There are a remarkable number of parallels between the activity of these volatile compounds as yeast growth inhibitors and mammalian anesthetics. Our analysis shows that (1) yeast growth inhibition by volatile anesthetics obeys the Meyer-Overton relation [9];(2) growth inhibition is rapid and possibly occurs instantaneously but certainly in <15 min[section](3) growth inhibition is reversible [9];(4) the dose-response curve for inhibition of yeast growth is very sharp (illustrated in Figure 1), as it is for anesthetic-dose response in mammals [26];(5) concentrations of mixtures of agents required to inhibit yeast growth are additive;(6) yeast growth is not inhibited by volatile, lipophilic nonanesthetic compounds; and (7) Zzz^-mutants, which are cross-resistant to all tested volatile anesthetics, are distinct from yeast pleiotropic drug resistance genes.

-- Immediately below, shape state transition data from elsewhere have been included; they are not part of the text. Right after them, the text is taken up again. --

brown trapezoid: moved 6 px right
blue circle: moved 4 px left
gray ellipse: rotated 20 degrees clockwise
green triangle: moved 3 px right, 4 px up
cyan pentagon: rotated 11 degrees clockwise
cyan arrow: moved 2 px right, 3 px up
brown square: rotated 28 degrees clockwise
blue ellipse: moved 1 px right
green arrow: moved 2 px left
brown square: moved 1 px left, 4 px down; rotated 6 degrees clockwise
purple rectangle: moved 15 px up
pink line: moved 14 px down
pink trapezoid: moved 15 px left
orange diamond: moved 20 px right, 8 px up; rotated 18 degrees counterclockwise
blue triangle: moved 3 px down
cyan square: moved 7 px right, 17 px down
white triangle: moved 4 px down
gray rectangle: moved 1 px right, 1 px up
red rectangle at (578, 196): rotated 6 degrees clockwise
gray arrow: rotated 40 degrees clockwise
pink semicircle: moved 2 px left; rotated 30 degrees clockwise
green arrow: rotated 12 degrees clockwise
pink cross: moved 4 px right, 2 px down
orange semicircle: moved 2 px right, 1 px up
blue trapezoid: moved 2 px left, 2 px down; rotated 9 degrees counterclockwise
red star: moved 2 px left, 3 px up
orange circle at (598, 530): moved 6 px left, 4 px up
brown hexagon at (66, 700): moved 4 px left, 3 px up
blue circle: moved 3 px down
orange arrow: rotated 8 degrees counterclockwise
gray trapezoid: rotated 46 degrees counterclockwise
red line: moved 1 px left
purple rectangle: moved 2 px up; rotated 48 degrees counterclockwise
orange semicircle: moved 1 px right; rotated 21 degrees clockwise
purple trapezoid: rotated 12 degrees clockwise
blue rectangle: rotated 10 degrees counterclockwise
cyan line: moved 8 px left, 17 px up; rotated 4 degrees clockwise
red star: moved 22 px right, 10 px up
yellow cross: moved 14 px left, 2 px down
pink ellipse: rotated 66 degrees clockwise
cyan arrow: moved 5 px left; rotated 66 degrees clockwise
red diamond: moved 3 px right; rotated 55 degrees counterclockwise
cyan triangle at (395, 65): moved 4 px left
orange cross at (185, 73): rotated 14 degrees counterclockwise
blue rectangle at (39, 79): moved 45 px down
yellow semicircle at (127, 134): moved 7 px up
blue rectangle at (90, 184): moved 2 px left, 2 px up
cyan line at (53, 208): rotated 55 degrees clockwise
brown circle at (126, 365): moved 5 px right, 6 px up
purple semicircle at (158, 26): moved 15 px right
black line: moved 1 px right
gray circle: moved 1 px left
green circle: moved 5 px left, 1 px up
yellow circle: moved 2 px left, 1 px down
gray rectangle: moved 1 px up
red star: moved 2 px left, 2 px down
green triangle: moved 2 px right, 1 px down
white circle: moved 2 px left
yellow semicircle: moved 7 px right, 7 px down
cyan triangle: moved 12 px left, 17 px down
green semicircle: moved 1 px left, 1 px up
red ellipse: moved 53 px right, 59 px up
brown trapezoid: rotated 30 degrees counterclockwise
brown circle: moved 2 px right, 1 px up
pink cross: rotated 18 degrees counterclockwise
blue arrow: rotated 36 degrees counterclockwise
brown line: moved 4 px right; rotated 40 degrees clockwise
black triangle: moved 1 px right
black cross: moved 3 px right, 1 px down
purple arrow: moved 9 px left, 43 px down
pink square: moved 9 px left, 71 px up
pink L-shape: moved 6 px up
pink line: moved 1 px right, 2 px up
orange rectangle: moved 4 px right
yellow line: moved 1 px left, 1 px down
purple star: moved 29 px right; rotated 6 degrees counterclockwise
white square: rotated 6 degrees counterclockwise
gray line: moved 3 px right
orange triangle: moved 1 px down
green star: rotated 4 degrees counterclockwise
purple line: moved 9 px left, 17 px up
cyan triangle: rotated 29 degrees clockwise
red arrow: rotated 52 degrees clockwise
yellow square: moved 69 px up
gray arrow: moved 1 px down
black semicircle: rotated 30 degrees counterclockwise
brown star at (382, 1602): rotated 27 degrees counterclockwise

One difference between the yeast and mammalian systems is that the concentration of volatile agent required to completely inhibit growth is approximately nine times higher than the concentration necessary to induce anesthesia. But the significance of this difference is not clear. In general, when compared with mammalian systems, yeast is fairly resistant to drugs. [27]Yeast may have permeability barriers to drugs presented by the cell wall or the cell membrane [27]or altered transport of drugs into or out of the cell. One or more of these factors could limit the concentration of volatile anesthetic present at its site(s) of action in yeast. In addition, the end point measured in yeast, inhibition of growth of >99.99% of the cells, is different than the end point measured in humans, immobility of 50% of patients.

Whatever the significance of the quantitative differences in anesthetic requirements for the assays used in yeast and humans, the many qualitative parallels suggest the exciting possibility that the targets or mechanisms (or both) of action of volatile anesthetics in these two systems are related.

The authors thank Drs. Ross Shiman, Anita Hopper, David Larach, Bosseau Murray, and Reeta Prusty for their interest and critical reading of the manuscript, and Mark Pizzini and Ryan Romeo for assistance with initial PDR experiments.

[section] Only 10% of unbudded cells bud in the presence of anesthetic, [13]and control experiments show that 25% of unbudded cells initiate buds within 15 min when incubated at 30 [degree sign]C in the absence of anesthetic.